■ EXCERPTED RECORDS

= Beginning of Section =

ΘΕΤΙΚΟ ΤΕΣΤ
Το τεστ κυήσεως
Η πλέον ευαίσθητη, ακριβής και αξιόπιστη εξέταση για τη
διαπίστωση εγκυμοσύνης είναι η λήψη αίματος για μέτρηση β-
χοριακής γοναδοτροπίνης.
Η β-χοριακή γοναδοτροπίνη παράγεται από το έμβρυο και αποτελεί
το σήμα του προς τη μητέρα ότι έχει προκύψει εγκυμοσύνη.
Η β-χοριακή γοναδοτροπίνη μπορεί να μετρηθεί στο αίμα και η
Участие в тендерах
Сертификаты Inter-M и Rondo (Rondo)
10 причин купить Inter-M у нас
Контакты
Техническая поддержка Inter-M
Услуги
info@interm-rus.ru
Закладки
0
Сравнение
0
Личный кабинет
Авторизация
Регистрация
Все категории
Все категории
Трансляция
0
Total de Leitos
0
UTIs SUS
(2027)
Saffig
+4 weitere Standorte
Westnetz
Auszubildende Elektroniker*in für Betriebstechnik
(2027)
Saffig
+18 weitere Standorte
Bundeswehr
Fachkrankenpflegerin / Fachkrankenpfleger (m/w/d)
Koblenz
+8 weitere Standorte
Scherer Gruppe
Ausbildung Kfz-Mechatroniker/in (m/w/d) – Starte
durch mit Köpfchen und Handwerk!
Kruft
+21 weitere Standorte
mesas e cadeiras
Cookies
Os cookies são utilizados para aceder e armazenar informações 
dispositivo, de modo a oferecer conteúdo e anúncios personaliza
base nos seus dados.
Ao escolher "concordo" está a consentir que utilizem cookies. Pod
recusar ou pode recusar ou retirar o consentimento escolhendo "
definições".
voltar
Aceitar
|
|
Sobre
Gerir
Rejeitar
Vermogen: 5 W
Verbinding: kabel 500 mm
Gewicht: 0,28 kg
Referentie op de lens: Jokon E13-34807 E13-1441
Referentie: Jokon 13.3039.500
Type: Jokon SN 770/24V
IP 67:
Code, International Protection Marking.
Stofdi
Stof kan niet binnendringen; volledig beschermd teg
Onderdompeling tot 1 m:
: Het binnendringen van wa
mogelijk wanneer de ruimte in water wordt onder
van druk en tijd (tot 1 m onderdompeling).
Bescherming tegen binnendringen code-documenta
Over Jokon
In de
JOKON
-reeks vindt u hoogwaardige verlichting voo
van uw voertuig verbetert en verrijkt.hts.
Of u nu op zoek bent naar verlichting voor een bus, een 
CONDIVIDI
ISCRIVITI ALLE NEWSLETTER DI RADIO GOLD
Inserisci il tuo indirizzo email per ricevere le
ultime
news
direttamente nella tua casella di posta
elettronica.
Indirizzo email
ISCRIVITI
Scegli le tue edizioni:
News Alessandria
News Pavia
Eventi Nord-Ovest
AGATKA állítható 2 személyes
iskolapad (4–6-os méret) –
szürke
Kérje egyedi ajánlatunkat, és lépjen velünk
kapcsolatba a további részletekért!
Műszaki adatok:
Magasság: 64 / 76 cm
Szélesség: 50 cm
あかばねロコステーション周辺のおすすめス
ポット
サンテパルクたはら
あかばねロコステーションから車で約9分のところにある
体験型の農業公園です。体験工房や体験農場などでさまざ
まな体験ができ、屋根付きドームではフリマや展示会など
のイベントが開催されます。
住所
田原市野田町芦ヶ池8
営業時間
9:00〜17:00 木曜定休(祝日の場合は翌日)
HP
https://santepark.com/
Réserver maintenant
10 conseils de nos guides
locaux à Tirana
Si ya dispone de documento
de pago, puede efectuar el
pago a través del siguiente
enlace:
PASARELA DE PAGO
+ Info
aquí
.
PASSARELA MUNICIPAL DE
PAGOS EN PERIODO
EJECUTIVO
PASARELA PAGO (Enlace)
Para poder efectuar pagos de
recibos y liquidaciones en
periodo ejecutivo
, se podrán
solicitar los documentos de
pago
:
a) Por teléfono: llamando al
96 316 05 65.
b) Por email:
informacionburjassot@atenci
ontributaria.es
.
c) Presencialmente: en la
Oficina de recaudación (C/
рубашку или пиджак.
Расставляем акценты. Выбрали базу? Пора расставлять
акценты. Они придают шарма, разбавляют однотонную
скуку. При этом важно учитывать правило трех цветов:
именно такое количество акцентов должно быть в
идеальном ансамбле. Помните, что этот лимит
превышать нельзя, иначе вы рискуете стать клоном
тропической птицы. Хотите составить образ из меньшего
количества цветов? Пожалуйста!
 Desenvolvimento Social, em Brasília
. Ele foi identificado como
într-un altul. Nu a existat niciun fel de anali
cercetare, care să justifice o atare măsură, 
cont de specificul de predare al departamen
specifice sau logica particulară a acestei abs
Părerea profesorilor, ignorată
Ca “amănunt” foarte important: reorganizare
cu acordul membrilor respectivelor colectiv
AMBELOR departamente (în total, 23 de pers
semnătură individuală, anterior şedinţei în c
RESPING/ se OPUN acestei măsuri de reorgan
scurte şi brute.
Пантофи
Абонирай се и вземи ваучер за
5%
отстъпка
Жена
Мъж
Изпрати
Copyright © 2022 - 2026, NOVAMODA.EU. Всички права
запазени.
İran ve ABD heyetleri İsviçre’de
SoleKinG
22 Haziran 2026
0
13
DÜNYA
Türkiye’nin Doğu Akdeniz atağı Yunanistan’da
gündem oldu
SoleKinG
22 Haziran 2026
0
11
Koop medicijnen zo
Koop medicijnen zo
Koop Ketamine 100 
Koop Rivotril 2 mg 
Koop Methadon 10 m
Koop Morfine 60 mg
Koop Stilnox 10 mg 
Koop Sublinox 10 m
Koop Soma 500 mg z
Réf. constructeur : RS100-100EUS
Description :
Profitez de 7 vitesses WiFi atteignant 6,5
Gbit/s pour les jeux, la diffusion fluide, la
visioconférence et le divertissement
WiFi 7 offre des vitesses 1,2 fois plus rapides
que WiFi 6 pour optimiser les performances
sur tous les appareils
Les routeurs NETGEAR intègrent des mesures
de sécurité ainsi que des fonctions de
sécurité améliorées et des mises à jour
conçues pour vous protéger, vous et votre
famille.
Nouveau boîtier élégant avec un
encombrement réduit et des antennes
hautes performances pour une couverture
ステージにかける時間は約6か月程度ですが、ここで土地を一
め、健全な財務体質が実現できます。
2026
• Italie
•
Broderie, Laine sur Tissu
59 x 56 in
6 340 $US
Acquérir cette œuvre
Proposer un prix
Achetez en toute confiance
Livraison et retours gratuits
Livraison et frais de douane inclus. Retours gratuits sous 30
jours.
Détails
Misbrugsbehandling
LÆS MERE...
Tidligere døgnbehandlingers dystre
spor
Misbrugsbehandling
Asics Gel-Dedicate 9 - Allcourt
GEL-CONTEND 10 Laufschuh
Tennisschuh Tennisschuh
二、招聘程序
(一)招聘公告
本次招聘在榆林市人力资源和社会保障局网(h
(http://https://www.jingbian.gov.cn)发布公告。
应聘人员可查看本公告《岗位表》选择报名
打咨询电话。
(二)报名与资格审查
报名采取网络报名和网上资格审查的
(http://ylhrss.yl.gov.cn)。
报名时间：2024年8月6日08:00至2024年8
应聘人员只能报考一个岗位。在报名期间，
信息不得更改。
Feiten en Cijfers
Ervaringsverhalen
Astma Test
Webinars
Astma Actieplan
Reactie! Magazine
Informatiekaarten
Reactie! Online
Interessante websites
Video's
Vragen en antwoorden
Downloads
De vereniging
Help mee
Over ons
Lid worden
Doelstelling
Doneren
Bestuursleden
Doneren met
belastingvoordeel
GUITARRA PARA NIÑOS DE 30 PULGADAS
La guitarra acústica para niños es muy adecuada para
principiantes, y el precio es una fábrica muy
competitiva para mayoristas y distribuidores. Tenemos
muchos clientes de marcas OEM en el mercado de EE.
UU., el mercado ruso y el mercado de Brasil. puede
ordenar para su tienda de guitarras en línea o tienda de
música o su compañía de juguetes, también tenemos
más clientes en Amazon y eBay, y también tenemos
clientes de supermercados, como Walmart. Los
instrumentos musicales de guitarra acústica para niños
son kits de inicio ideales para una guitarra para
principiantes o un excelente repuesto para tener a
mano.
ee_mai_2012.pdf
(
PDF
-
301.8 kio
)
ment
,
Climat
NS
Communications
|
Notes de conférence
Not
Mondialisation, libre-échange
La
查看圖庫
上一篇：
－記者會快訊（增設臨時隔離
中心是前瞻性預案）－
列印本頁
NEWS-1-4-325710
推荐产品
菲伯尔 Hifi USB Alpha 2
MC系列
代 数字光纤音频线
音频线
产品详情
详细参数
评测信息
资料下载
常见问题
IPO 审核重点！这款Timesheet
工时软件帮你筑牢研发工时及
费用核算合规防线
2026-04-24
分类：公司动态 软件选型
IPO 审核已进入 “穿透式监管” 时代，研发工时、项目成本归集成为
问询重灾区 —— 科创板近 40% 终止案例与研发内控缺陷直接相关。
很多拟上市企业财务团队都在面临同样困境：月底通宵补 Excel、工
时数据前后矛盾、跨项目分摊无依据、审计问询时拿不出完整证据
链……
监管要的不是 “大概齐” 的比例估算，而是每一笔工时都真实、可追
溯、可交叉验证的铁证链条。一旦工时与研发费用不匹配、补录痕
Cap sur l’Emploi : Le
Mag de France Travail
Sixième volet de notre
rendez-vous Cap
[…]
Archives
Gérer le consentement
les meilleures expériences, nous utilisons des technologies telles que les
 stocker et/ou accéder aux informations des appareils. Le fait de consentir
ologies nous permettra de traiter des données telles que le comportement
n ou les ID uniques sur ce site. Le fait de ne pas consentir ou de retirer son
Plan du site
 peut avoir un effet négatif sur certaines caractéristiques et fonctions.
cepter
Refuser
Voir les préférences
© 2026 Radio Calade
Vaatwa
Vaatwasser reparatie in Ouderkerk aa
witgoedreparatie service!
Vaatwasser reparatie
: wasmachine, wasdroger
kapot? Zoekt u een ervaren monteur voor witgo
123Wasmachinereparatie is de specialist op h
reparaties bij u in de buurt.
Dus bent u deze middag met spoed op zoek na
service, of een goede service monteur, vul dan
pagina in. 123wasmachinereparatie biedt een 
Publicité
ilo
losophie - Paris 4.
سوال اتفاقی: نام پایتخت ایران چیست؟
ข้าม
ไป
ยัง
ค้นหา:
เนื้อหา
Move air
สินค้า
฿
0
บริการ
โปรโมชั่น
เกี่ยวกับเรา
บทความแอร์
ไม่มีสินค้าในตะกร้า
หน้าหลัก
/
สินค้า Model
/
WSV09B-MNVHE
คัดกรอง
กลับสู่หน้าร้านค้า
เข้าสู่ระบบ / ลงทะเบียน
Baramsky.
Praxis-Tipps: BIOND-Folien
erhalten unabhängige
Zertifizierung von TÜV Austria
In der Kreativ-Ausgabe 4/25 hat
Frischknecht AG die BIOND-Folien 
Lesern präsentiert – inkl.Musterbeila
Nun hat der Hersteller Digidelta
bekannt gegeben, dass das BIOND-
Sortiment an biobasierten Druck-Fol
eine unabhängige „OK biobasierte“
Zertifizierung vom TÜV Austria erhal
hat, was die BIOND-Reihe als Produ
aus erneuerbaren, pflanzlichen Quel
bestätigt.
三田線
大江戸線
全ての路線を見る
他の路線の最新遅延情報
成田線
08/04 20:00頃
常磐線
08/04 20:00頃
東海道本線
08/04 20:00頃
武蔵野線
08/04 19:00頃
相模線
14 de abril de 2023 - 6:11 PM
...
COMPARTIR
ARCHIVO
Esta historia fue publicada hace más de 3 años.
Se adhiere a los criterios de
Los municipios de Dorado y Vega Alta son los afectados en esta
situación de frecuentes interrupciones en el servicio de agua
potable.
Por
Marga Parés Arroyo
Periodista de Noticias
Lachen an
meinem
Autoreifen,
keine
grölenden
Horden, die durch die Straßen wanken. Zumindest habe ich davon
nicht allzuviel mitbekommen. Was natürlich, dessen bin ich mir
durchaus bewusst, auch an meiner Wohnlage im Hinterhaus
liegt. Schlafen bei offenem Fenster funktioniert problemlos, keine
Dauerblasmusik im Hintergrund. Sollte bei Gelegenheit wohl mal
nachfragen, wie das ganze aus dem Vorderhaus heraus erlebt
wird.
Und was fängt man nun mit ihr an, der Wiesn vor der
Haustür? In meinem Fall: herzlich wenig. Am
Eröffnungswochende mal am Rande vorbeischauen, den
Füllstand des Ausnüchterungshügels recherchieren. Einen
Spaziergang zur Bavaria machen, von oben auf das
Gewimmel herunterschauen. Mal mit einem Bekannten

= End of Section =

■ WHAT THIS TASK INVOLVES
Look through the entries above, and wherever a line holds the word "цветов", copy it.

■ RESPONSE BOX
скуку. При этом важно учитывать правило трех цветов:
количества цветов? Пожалуйста!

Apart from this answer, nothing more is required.